• Task brief
Report how many lines below include "Screen", giving the figure alone.

• Records for this exercise

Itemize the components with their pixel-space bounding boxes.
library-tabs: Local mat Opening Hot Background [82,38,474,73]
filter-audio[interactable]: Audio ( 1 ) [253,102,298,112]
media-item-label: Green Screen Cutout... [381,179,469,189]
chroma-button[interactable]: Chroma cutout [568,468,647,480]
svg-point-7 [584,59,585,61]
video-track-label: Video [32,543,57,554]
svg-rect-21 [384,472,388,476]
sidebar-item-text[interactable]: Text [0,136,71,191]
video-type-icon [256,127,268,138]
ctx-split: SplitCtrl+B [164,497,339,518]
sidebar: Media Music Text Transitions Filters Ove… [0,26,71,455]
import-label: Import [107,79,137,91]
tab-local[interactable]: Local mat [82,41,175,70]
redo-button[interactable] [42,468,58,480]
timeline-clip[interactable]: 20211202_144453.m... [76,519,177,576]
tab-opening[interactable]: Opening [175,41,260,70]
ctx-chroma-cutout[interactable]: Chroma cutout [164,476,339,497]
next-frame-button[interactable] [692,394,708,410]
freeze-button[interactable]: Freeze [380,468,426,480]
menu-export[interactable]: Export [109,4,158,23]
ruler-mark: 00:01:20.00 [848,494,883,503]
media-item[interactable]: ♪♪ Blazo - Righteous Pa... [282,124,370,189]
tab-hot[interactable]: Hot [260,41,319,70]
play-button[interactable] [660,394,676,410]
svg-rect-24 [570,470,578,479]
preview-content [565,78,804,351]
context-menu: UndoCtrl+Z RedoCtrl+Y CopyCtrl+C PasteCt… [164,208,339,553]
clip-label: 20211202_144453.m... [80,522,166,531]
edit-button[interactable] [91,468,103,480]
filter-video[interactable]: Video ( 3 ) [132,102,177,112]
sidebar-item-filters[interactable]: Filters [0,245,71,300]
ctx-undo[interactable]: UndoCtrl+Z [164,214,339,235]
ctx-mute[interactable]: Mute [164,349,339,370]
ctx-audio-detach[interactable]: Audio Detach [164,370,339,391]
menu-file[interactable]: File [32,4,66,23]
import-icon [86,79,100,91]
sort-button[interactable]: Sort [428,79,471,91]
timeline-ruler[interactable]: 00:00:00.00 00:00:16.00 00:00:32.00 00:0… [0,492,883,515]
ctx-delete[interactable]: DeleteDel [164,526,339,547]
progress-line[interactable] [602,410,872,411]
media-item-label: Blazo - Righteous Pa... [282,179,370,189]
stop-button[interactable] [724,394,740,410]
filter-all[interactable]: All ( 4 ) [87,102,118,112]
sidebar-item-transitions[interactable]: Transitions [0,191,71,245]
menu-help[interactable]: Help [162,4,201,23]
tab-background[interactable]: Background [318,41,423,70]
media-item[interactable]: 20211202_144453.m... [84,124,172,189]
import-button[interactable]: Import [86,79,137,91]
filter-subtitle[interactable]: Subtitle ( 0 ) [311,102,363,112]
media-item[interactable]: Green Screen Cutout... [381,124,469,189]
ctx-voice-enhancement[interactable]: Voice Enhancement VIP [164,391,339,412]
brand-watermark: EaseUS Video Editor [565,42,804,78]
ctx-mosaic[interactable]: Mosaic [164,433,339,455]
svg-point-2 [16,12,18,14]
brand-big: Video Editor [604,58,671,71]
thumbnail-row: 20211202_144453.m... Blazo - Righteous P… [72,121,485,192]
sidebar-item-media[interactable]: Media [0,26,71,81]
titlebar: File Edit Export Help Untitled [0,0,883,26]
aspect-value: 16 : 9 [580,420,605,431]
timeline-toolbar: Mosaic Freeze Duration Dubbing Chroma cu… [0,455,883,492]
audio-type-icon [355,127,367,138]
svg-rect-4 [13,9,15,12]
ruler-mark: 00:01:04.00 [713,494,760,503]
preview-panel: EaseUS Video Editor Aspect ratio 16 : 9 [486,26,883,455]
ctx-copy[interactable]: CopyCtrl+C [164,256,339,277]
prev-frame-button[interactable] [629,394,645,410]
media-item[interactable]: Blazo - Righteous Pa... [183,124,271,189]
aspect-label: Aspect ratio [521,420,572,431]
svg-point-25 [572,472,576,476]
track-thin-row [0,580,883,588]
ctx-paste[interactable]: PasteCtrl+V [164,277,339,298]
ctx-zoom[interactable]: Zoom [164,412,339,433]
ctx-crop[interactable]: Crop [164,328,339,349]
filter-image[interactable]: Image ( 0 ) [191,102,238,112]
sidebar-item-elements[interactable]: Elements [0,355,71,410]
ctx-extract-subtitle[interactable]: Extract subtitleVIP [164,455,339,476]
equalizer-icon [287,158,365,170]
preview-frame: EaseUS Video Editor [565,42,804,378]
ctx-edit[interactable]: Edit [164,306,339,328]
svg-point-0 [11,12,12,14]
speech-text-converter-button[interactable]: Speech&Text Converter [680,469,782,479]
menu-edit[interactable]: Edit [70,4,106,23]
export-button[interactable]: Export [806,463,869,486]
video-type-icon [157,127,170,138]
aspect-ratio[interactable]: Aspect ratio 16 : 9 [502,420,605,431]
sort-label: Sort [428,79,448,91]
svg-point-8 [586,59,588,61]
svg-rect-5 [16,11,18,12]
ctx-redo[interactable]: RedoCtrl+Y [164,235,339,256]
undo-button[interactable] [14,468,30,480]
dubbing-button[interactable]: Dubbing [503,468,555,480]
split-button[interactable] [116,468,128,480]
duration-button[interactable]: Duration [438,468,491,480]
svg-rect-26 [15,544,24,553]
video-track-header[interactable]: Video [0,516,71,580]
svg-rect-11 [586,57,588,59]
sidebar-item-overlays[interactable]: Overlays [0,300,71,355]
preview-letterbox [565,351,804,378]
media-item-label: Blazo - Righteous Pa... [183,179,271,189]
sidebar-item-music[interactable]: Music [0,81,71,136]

• Solution to this task
2